» THE PROBLEM
Extract all lines from the data beneath that include the word "qualité".

» RECORD EXCERPTS

--------------------------------

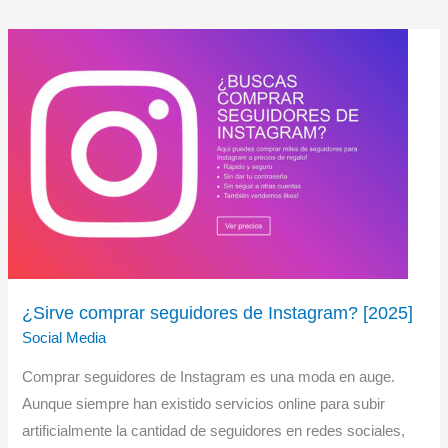
de
artículos
y
servicios
virtuales
o
intangibles
¿Sirve comprar seguidores de Instagram? [2025]
Social Media
Comprar seguidores de Instagram es una moda en auge.
Aunque siempre han existido servicios online para subir
artificialmente la cantidad de seguidores en redes sociales,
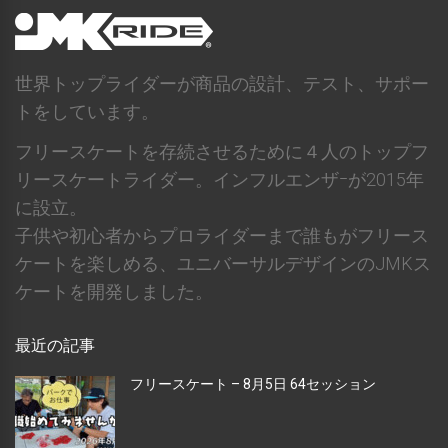
世界トップライダーが商品の設計、テスト、サポー
トをしています。
フリースケートを存続させるために４人のトップフ
リースケートライダー。インフルエンザｰが2015年
に設立。
子供や初心者からプロライダーまで誰もがフリース
ケートを楽しめる、ユニバーサルデザインのJMKス
ケートを開発しました。
最近の記事
フリースケート – 8月5日 64セッション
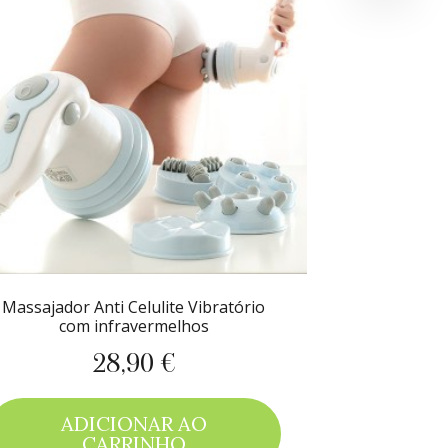
Massajador Anti Celulite Vibratório
com infravermelhos
28,90 €
Preço
ADICIONAR AO
CARRINHO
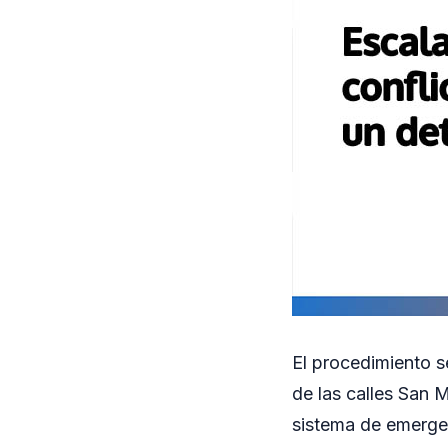
El procedimiento s
de las calles San M
sistema de emergen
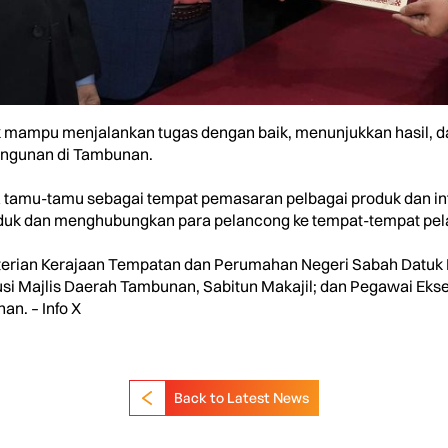
ik mampu menjalankan tugas dengan baik, menunjukkan hasil, 
ngunan di Tambunan.
amu-tamu sebagai tempat pemasaran pelbagai produk dan infra
uk dan menghubungkan para pelancong ke tempat-tempat pel
terian Kerajaan Tempatan dan Perumahan Negeri Sabah Datuk Is
Majlis Daerah Tambunan, Sabitun Makajil; dan Pegawai Eksek
an. – Info X
Back to Latest News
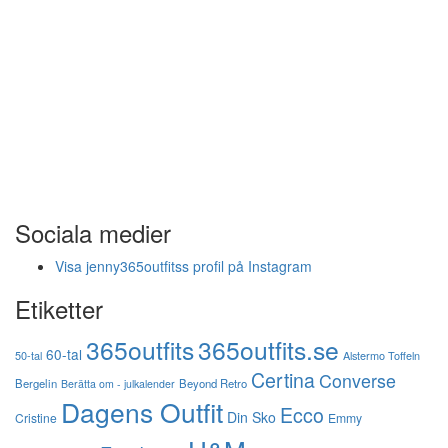
Sociala medier
Visa jenny365outfitss profil på Instagram
Etiketter
365outfits
365outfits.se
60-tal
50-tal
Alstermo Toffeln
Certina
Converse
Bergelin
Beyond Retro
Berätta om - julkalender
Dagens Outfit
Ecco
Din Sko
Cristine
Emmy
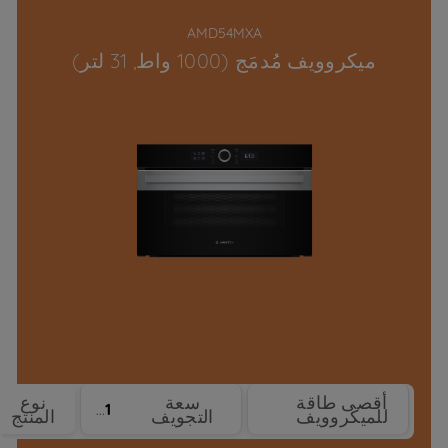
AMD54MXA
ميكروويف مُدمَج (1000 واط, 31 لتر)
أقصى طاقة
سعة
نوع
31
1000 W
للميكروويف
التجويف
المنتج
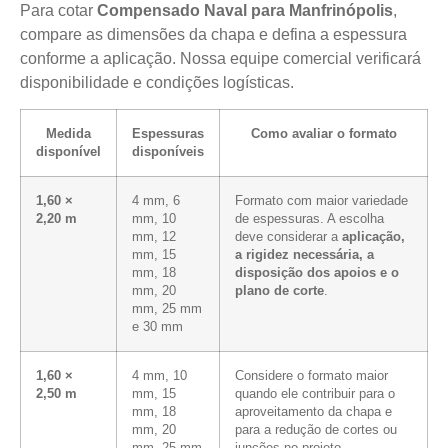
Para cotar
Compensado Naval para Manfrinópolis
,
compare as dimensões da chapa e defina a espessura
conforme a aplicação. Nossa equipe comercial verificará
disponibilidade e condições logísticas.
Medida
Espessuras
Como avaliar o formato
disponível
disponíveis
1,60 ×
4 mm, 6
Formato com maior variedade
2,20 m
mm, 10
de espessuras. A escolha
mm, 12
deve considerar a
aplicação,
mm, 15
a rigidez necessária, a
mm, 18
disposição dos apoios e o
mm, 20
plano de corte
.
mm, 25 mm
e 30 mm
1,60 ×
4 mm, 10
Considere o formato maior
2,50 m
mm, 15
quando ele contribuir para o
mm, 18
aproveitamento da chapa e
mm, 20
para a redução de cortes ou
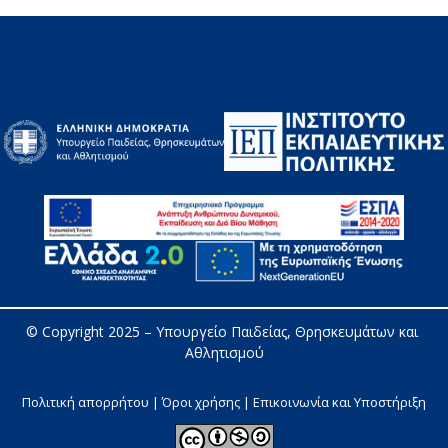
© Copyright 2025 – 
Υπουργείο Παιδείας, Θρησκευμάτων και 
Αθλητισμού
Πολιτική απορρήτου | Όροι χρήσης |
Επικοινωνία και Υποστήριξη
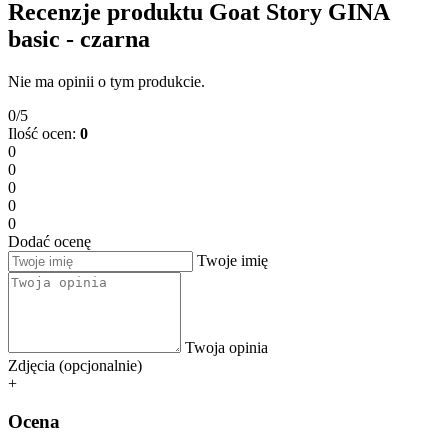
Recenzje produktu Goat Story GINA
basic - czarna
Nie ma opinii o tym produkcie.
0/5
Ilość ocen:
0
0
0
0
0
0
Dodać ocenę
Twoje imię
Twoja opinia
Zdjęcia (opcjonalnie)
+
Ocena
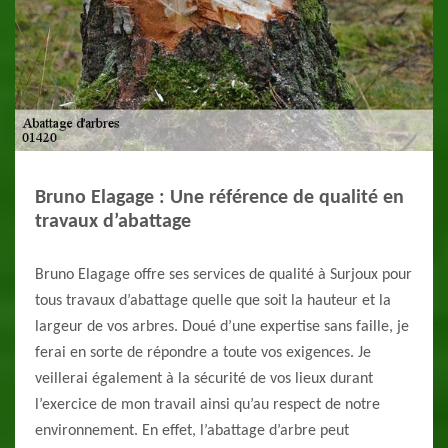
Bruno Elagage : Une référence de qualité en
travaux d’abattage
Bruno Elagage offre ses services de qualité à Surjoux pour
tous travaux d’abattage quelle que soit la hauteur et la
largeur de vos arbres. Doué d’une expertise sans faille, je
ferai en sorte de répondre a toute vos exigences. Je
veillerai également à la sécurité de vos lieux durant
l’exercice de mon travail ainsi qu’au respect de notre
environnement. En effet, l’abattage d’arbre peut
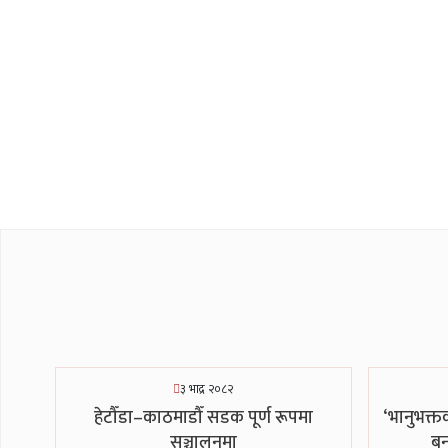
३ भाद्र २०८२
हेटौँडा–काठमाडौँ सडक पूर्ण रूपमा
‘भानुभक्
सञ्चालनमा
बन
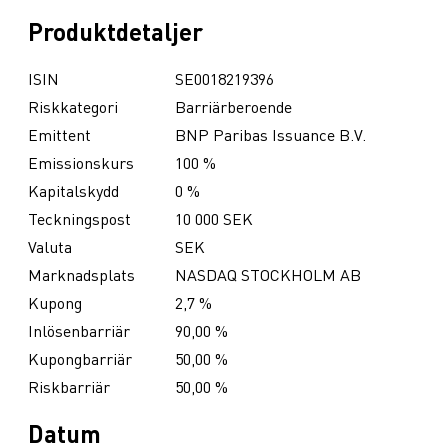
Produktdetaljer
ISIN
SE0018219396
Riskkategori
Barriärberoende
Emittent
BNP Paribas Issuance B.V.
Emissionskurs
100 %
Kapitalskydd
0 %
Teckningspost
10 000 SEK
Valuta
SEK
Marknadsplats
NASDAQ STOCKHOLM AB
Kupong
2,7 %
Inlösenbarriär
90,00 %
Kupongbarriär
50,00 %
Riskbarriär
50,00 %
Datum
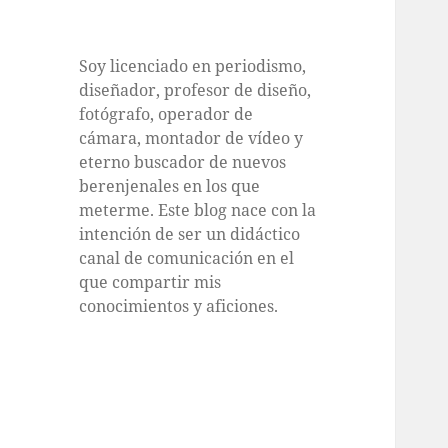
Soy licenciado en periodismo,
diseñador, profesor de diseño,
fotógrafo, operador de
cámara, montador de vídeo y
eterno buscador de nuevos
berenjenales en los que
meterme. Este blog nace con la
intención de ser un didáctico
canal de comunicación en el
que compartir mis
conocimientos y aficiones.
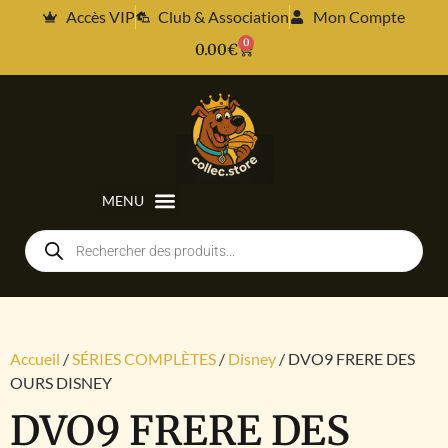
Accès VIP
Club & Association
Mon Compte
0
0.00
€
Accueil
/
SÉRIES COMPLÈTES
/
Disney
/ DVO9 FRERE DES
OURS DISNEY
DVO9 FRERE DES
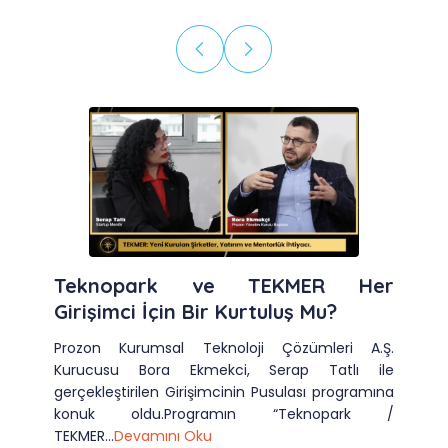
Teknopark ve TEKMER Her
Girişimci İçin Bir Kurtuluş Mu?
Prozon Kurumsal Teknoloji Çözümleri A.Ş.
Kurucusu Bora Ekmekci, Serap Tatlı ile
gerçekleştirilen Girişimcinin Pusulası programına
konuk oldu.Programın “Teknopark /
TEKMER...
Devamını Oku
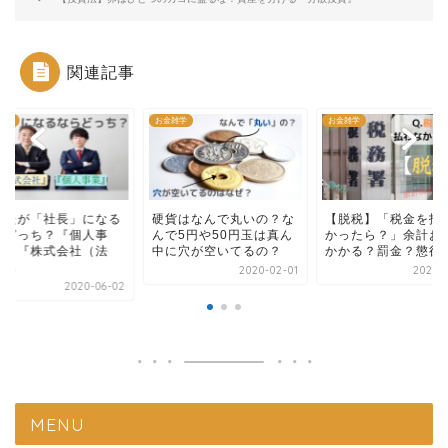
関連記事
雑学
お金雑学
お金雑学
なたが「社長」になる
硬貨はなんで丸いの？な
【脱税】「税金を払
らどっち？『個人事
んで5円や50円玉は真ん
かったら？」余計お
』と『株式会社（法
中に穴が空いてるの？
かかる？罰金？懲役
...
2020-02-01
2020-0
2020-06-02
MENU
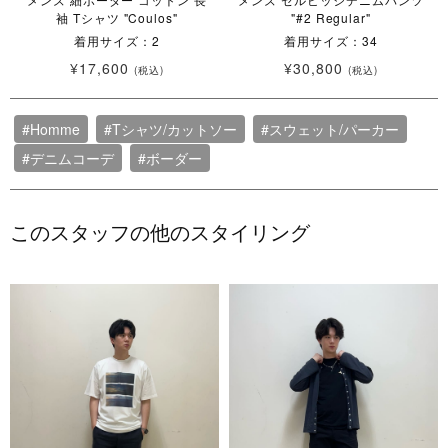
袖 Tシャツ "Coulos"
"#2 Regular"
着用サイズ：2
着用サイズ：34
¥17,600
¥30,800
(税込)
(税込)
#Homme
#Tシャツ/カットソー
#スウェット/パーカー
#デニムコーデ
#ボーダー
このスタッフの他のスタイリング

--------------------------------

» ANSWER SPACE
Bruno Elagage : Une référence de qualité en
Bruno Elagage offre ses services de qualité à Surjoux pour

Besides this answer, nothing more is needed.